Dizem que no pretérito, Mutsedzeleki teria poluído com seus calçados piratas do Xipamanine algumas ruas da terra da raça ariana, mas as saudades dos Svikwembu da sua casa lhe teriam feito abnegar-se do conforto das europas. De lá, só conseguiu regressar com a perna direita à metade e com algumas estórias para entreter sua malta do “senta-baxo”.
- Aquela terra não foi feita para meus pulmões.
Com sua voz azedada pelos líquidos miraculosos dos “senta-baxo”, sempre repetia mecanicamente essa fala quando lhe perguntavam sobre o seu precoce regresso de Djermani.

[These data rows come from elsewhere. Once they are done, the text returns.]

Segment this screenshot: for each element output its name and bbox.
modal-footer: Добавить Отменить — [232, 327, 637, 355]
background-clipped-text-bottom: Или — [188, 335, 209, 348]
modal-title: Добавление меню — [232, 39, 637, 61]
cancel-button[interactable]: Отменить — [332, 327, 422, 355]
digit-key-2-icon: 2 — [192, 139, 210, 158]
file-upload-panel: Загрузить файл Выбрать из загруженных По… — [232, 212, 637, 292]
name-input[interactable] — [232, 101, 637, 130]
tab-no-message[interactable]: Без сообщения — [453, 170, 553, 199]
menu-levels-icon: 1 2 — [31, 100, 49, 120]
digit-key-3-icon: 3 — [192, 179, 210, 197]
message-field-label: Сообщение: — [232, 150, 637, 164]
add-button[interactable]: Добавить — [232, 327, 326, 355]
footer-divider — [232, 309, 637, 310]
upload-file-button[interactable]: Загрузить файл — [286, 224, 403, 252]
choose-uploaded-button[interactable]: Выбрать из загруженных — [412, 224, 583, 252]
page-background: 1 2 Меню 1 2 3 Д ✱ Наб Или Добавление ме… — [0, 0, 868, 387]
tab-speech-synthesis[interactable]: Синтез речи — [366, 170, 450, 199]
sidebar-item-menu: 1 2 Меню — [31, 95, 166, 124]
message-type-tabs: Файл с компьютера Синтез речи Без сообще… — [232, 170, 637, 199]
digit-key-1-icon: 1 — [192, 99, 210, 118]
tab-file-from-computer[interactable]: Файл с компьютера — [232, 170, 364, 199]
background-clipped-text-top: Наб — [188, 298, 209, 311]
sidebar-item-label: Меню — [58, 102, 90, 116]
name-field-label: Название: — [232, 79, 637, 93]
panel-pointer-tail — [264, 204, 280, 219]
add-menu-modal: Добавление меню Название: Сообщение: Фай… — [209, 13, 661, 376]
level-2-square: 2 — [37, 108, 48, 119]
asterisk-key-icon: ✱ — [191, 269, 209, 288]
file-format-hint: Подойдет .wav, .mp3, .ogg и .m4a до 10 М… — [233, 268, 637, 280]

- Se tivesse ficado, quem ia vos contar estórias de lá?!
Sempre indagava com o peito quase lhe afagando o queixo como os patos quando estão em marcha. Narrava suas peripécias das europas como se fosse um herói das bandas desenhadas e como se fosse o único a cruzar os caminhos do n’walungu rumo ao velho continente.
- Não nos mente tu! O facto de nunca termos saído daqui, não quer dizer que não sabemos nada dos outros mundos. – Afirmou Maculuve encarando o ex-viajante do Djermani.
- Um homem da minha idade não mente… - Pausou a fala para humedecer com a aguardente as palavras que estavam por vir. – Apenas é incompreendido… é verdade, perdi a metade da minha perna lutando com tubarões…
- Quantos anos tinhas quando perdeste a perna?! – A indagação e curiosidade saltaram da boca de um mancebo dos seus um quarto de um século.
- O mais prudente seria me perguntar quantas malangas e wuxikas já vivi, e quantos awuxenis e awupelenis pretendo viver… o que te dizem as minhas barbas? – Afagou o queixo.
Os presentes naquela roda do “senta-baxo” entreolharam-se, com a incompreensão expositada nos seus semblantes fermentados pelo wuputsu. O riridor do ex-viajante do Djermani foi ligado, e gargalhadas soavam como um motor engripado do Toyota Hilux.
- Do que te ris velho?
- Velho é teu pai! – Azedou a voz. – Eu sou vosso companheiro ou chamem-me Zaqueu Mutsedzeleki, para agradar a alma da minha mãe que repousa os dissabores desta vida no Lhanguene… ela sempre me chamava de Leki quando estávamos prestes a tomar refeições, mas não vos dou tal intimidade para não acordar ciúmes mortos da minha mãe, que Deus a tenha! – Fez um sinal de cruz e beijou os dedos indicador e polegar da sua mão direita. – Onde estávamos… ahhh! A idade que tinha… era mais velho que minhas barbas e mais novo que o mundo…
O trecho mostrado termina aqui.